Implementation:Deepspeedai DeepSpeed SHM Allreduce
| Knowledge Sources | |
|---|---|
| Domains | Communication, Distributed_Computing, CPU_Optimization, SIMD |
| Last Updated | 2026-02-09 00:00 GMT |
Overview
Low-latency shared memory based allreduce implementation optimized with SIMD instructions for CPU-based distributed inference.
Description
The SHM Allreduce provides a high-performance, low-latency alternative to traditional network-based collective communication by using POSIX shared memory (shm_open/mmap) for inter-process communication when all ranks reside on the same physical machine. It implements two complementary allreduce algorithms: symmetric naive allreduce for small tensors (< 1MB) and distributed naive reduce-scatter/allgather for large tensors (>= 1MB). Both algorithms are heavily optimized with SIMD vectorization using either AVX-512 instructions (x86_64) or RISC-V Vector extensions (riscv64).
The symmetric naive algorithm uses a copy-reduce pattern with double buffering and a three-state FSM (finite state machine) to handle overlapping iterations. Each rank copies data to its own SHM buffer, waits for all ranks to complete copying, then performs local reduction across all buffers.
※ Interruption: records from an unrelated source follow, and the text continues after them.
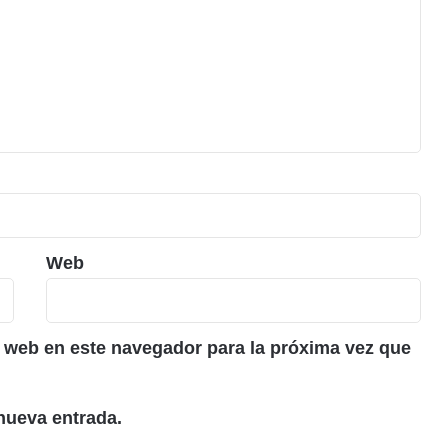
Web
 web en este navegador para la próxima vez que
nueva entrada.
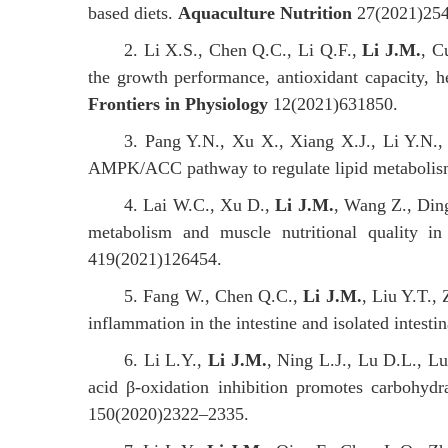
based diets.
Aquaculture Nutrition
27(2021)254
2. Li X.S., Chen Q.C., Li Q.F.,
Li J.M.
, C
the growth performance, antioxidant capacity, h
Frontiers in Physiology
12(2021)631850.
3. Pang Y.N., Xu X., Xiang X.J., Li Y.N.
AMPK/ACC pathway to regulate lipid metaboli
4. Lai W.C., Xu D.,
Li J.M.
, Wang Z., Ding
metabolism and muscle nutritional quality in
419(2021)126454.
5. Fang W., Chen Q.C.,
Li J.M.
, Liu Y.T.,
inflammation in the intestine and isolated intestin
6. Li L.Y.,
Li J.M.
, Ning L.J., Lu D.L., L
acid β-oxidation inhibition promotes carbohyd
150(2020)2322–2335.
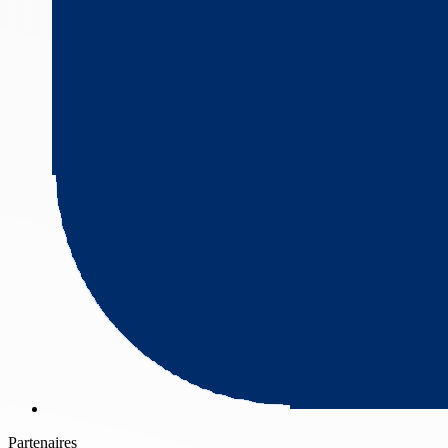
Partenaires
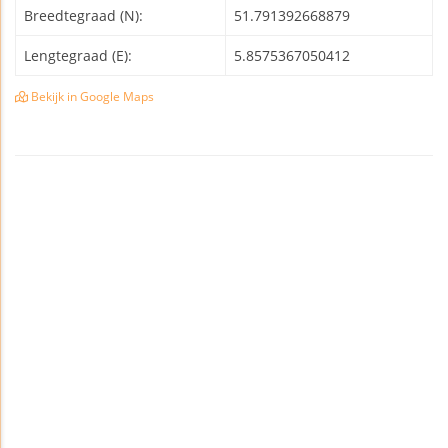
Breedtegraad (N):
51.791392668879
Lengtegraad (E):
5.8575367050412
Bekijk in Google Maps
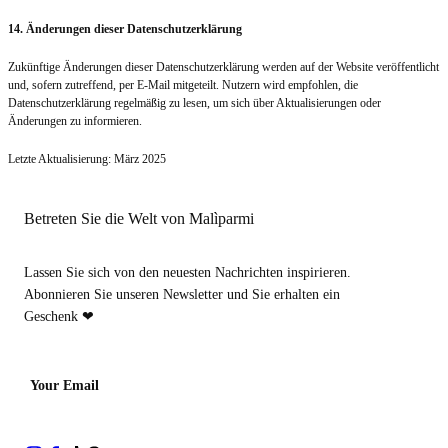
14. Änderungen dieser Datenschutzerklärung
Zukünftige Änderungen dieser Datenschutzerklärung werden auf der Website veröffentlicht
und, sofern zutreffend, per E-Mail mitgeteilt. Nutzern wird empfohlen, die
Datenschutzerklärung regelmäßig zu lesen, um sich über Aktualisierungen oder
Änderungen zu informieren.
Letzte Aktualisierung: März 2025
Betreten Sie die Welt von Malìparmi
Lassen Sie sich von den neuesten Nachrichten inspirieren.
Abonnieren Sie unseren Newsletter und Sie erhalten ein
Geschenk ❤
Your Email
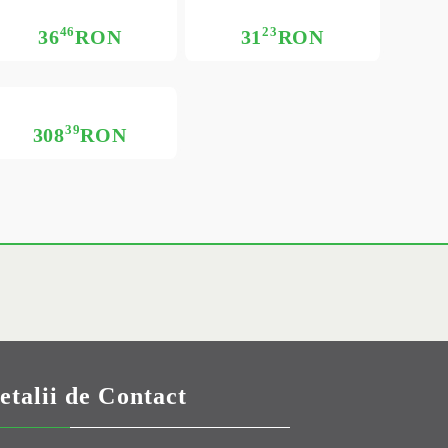
46
23
36
RON
31
RON
39
308
RON
etalii de Contact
The distributed naive algorithm implements a reduce-scatter followed by allgather pattern, where each rank reduces its assigned slice of the data, then all ranks copy the reduced slices back to their local memory.
The implementation supports BFloat16, Float16, and Float32 data types with specialized reduction kernels that convert to FP32 for accumulation to maintain numerical accuracy. It uses OpenMP parallelization for large reductions and handles non-aligned remainder elements with scalar fallback. Double buffering allows leading ranks to proceed to the next iteration while lagging ranks complete the current one, maximizing throughput.
Usage
Use SHM Allreduce for low-latency inference workloads when all distributed ranks are co-located on the same physical node (LOCAL_SIZE == world_size). It is automatically selected by the CCL backend's inference_all_reduce when these conditions are met, requiring no explicit API calls.
Code Reference
Source Location
- Repository: DeepSpeed
- File: csrc/cpu/comm/shm.cpp
Signature
// Initialization
void shm_initialize(int size, int rank, char* addr_string, char* port_string);
// Main entry point
void all_reduce_outer_loop(torch::Tensor& data, size_t numel, int data_size);
// Algorithm implementations
void symmetric_naive_all_reduce(char* data_ptr, c10::ScalarType scalar_type,
size_t chunk_size, size_t chunk_el);
void distributed_naive_reduce(char* data_ptr, c10::ScalarType scalar_type,
size_t chunk_size, size_t chunk_el);
// SIMD-optimized reduction kernels
void reduce_bf16_buffers(int start_elements, int num_elements,
char* to_buffer, char** buffers);
void reduce_fp16_buffers(int start_elements, int num_elements,
char* to_buffer, char** buffers);
void reduce_fp32_buffers(int start_elements, int num_elements,
char* to_buffer, char** buffers);
// Utility functions
void parallel_memcpy(void* to, void* from, size_t n_bytes);
void reduce_all_buffers(int start_elements, int num_elements,
c10::ScalarType scalar_type, int to_buffer_idx,
char* to_buffer, char** buffers);
Import
# SHM allreduce is used automatically by the CCL backend
# when LOCAL_SIZE environment variable equals world size
import os
import torch
import deepspeed
# Ensure all ranks are on same machine
os.environ['LOCAL_SIZE'] = str(world_size)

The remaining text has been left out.